From the *Department of Epidemiology, Mailman School of Public Health, Columbia University, New York, New York; †New York State Psychiatric Institute, New York, New York; and ‡College of Physicians and Surgeons, Columbia University, New York, New York.
Correspondence: Michaeline Bresnahan, Department of Epidemiology, Mailman School of Public Health, 722 W. 168th Street, NY, NY 10032. E-mail: firstname.lastname@example.org.
In this issue of Epidemiology, Stalberg and colleagues report the lack of an association between prenatal ultrasound and risk of schizophrenia in adulthood. These findings contribute to the search for unintended effects of an intervention designed to improve prenatal care. Although no adverse effect of ultrasound was reported, other gestational exposures have been associated with increased risk of schizophrenia. By extending the causal time frame to include long-term latent effects we are confronted with a potential paradox: interventions beneficial in early life may have undetected adverse consequences in adulthood.

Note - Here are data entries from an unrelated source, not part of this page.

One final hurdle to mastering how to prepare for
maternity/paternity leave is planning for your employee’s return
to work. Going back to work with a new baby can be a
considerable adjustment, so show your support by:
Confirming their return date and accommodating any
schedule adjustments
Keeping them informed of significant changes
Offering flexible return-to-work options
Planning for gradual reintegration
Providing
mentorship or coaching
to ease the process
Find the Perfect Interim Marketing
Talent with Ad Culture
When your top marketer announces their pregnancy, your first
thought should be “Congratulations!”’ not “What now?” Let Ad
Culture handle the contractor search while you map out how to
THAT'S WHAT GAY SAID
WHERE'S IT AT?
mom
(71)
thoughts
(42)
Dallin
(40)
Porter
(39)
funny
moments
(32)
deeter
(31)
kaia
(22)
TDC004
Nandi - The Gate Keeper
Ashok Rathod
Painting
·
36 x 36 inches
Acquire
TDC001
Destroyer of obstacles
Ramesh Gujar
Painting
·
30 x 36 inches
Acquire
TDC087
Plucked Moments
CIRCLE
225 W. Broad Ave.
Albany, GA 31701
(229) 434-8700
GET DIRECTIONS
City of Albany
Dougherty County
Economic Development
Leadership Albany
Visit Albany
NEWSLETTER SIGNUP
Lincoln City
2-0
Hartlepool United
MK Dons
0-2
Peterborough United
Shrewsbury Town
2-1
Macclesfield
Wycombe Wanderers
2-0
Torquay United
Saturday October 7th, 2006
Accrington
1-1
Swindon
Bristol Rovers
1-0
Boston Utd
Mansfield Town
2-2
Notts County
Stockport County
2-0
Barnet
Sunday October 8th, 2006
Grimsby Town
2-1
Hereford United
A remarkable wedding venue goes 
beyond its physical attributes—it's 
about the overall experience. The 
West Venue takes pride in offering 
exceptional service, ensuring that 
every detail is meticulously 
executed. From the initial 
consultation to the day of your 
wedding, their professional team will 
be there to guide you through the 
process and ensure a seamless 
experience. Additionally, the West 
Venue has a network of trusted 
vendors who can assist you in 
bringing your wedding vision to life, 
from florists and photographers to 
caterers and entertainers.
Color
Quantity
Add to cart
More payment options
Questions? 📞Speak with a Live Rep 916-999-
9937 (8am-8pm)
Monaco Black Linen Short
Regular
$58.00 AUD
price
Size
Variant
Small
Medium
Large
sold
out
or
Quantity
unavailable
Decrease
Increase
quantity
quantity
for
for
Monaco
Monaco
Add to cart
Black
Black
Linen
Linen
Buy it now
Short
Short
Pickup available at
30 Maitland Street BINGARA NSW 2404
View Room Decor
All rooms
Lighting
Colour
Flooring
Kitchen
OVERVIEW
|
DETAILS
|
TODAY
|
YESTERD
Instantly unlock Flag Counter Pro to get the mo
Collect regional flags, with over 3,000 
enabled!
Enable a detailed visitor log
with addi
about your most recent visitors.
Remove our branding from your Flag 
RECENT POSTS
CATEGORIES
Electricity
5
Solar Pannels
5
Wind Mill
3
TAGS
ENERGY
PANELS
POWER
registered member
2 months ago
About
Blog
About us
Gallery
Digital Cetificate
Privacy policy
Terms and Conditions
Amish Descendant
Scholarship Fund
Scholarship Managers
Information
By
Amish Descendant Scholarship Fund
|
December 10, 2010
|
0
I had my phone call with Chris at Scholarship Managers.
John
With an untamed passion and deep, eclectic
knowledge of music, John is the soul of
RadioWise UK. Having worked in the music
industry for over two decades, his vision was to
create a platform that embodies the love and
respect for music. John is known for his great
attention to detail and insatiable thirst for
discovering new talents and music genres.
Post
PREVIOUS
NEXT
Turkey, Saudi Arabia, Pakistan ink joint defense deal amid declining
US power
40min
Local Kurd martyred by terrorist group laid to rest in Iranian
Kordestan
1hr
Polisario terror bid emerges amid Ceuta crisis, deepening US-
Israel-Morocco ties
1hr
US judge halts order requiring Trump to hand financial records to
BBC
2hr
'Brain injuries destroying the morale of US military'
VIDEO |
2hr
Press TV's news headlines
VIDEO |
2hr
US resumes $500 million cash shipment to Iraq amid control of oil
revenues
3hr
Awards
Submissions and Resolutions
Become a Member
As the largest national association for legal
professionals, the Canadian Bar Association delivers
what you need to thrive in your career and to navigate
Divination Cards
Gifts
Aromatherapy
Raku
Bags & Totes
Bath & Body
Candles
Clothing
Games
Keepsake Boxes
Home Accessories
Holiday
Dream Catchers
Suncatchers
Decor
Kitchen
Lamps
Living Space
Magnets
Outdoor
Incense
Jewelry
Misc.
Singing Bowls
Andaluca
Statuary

Since the alarm was first sounded for the teratogenic consequences of diethylstilbestrol (DES),1 the potential for latent effects of prenatal exposure on adult health has been well recognized.2 DES became the archetypal cautionary tale. The adverse effects of a drug taken by an expectant mother might not be manifest in offspring during infancy or even childhood, but could appear in adulthood. Later, investigators became concerned that affected offspring might go on to have children with related health problems even though these children were never exposed to the drug.3,4 DES underscored the need for a revised time frame for “do no harm.” The article in this issue examining the association of ultrasound exposure in gestation to risk of schizophrenia in adulthood reflects these concerns.5
The study of prenatal ultrasound and schizophrenia also falls squarely within the approach of lifecourse epidemiology.6 The importance of early life exposures and the lengthened causal time frame are fundamental to lifecourse epidemiology, and have been an important focus in schizophrenia research. In our own work, prenatal nutritional,7 infectious,8 and chemical9 exposures have been tied to schizophrenia in adulthood. In other work, a variety of prenatal and obstetric complications have been associated with later risk of schizophrenia (reviewed by Cannon et al).10,11 In several areas the findings are strong but not definitive; among the best established is nutritional deficiency. Maternal starvation during pregnancy was first identified as posing increased risk of schizophrenia in the context of the Dutch Hunger Winter, a famine induced by a Nazi blockade during WWII. Offspring conceived at the height of the famine were found to be at a 2-fold increased risk of schizophrenia in adulthood. Recent research on the Chinese famine in 1959–1960 replicated this finding in a vastly different context.12 The Chinese famine was brought about during the Great Leap Forward, an attempt at rapid industrialization in China. As in the Dutch example, there was a 2-fold excess risk of schizophrenia among individuals conceived during the height of the famine in Annhui Province. A third study from another region in China also provides concordant results.13
The notion of latent effects is not intuitive. The insight that comes with the lengthened causal time frame extends our notion of “harm” to include the wellbeing of the infant, child and adult. By extending our consideration of time we are confronted with the paradox that interventions known to be beneficial for infants and children may have undetected adverse consequences in adulthood and vice versa,14 as well as with the complexities that accompany consideration of more than one disease outcome.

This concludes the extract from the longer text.